__PROVIDED RECORDS__.
[Start of section]

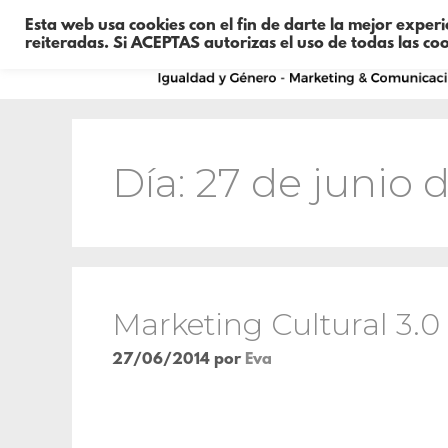
Esta web usa cookies con el fin de darte la mejor exper
reiteradas. Si ACEPTAS autorizas el uso de todas las co
Día:
27 de junio 
Marketing Cultural 3.0
27/06/2014
por
Eva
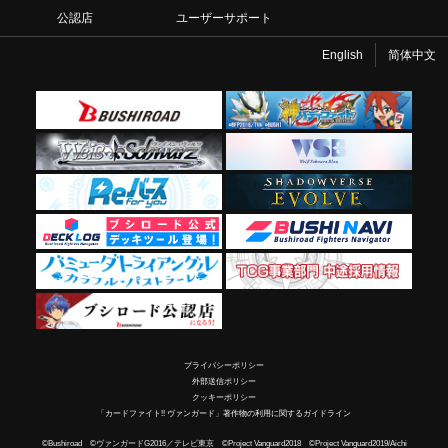
公認店
ユーザーサポート
English
简体中文
プライバシーポリシー
外部送信ポリシー
クッキーポリシー
「カードファイト!! ヴァンガード」著作物の利用に関するガイドライン
©Bushiroad ©ヴァンガードG2016／テレビ東京 ©Project Vanguard2018 ©Project Vanguard2019/Aichi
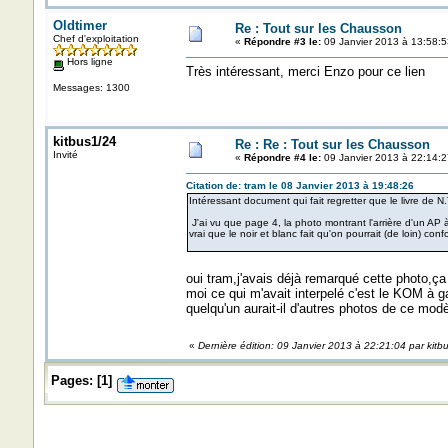
Oldtimer
Re : Tout sur les Chausson
Chef d'exploitation
«
Répondre #3 le:
09 Janvier 2013 à 13:58:5
Hors ligne
Très intéressant, merci Enzo pour ce lien
Messages: 1300
kitbus1/24
Re : Re : Tout sur les Chausson
Invité
«
Répondre #4 le:
09 Janvier 2013 à 22:14:2
Citation de: tram le 08 Janvier 2013 à 19:48:26
Intéressant document qui fait regretter que le livre de N.
J'ai vu que page 4, la photo montrant l'arrière d'un AP 
vrai que le noir et blanc fait qu'on pourrait (de loin) conf
oui tram,j'avais déjà remarqué cette photo,ç
moi ce qui m'avait interpelé c'est le KOM à 
quelqu'un aurait-il d'autres photos de ce mod
«
Dernière édition: 09 Janvier 2013 à 22:21:04 par kitb
Pages:
[
1
]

[End of section]

__YOUR GOAL__. The lines from the top of the data above through the one holding "vrai que le" are to be repeated exactly, and only those, with no pictures.

__COMPLETED TASK__.
Esta web usa cookies con el fin de darte la mejor exper
reiteradas. Si ACEPTAS autorizas el uso de todas las co
Día:
27 de junio 
Marketing Cultural 3.0
27/06/2014
por
Eva
公認店
ユーザーサポート
English
简体中文
プライバシーポリシー
外部送信ポリシー
クッキーポリシー
「カードファイト!! ヴァンガード」著作物の利用に関するガイドライン
©Bushiroad ©ヴァンガードG2016／テレビ東京 ©Project Vanguard2018 ©Project Vanguard2019/Aichi
Oldtimer
Re : Tout sur les Chausson
Chef d'exploitation
«
Répondre #3 le:
09 Janvier 2013 à 13:58:5
Hors ligne
Très intéressant, merci Enzo pour ce lien
Messages: 1300
kitbus1/24
Re : Re : Tout sur les Chausson
Invité
«
Répondre #4 le:
09 Janvier 2013 à 22:14:2
Citation de: tram le 08 Janvier 2013 à 19:48:26
Intéressant document qui fait regretter que le livre de N.
J'ai vu que page 4, la photo montrant l'arrière d'un AP 
vrai que le noir et blanc fait qu'on pourrait (de loin) conf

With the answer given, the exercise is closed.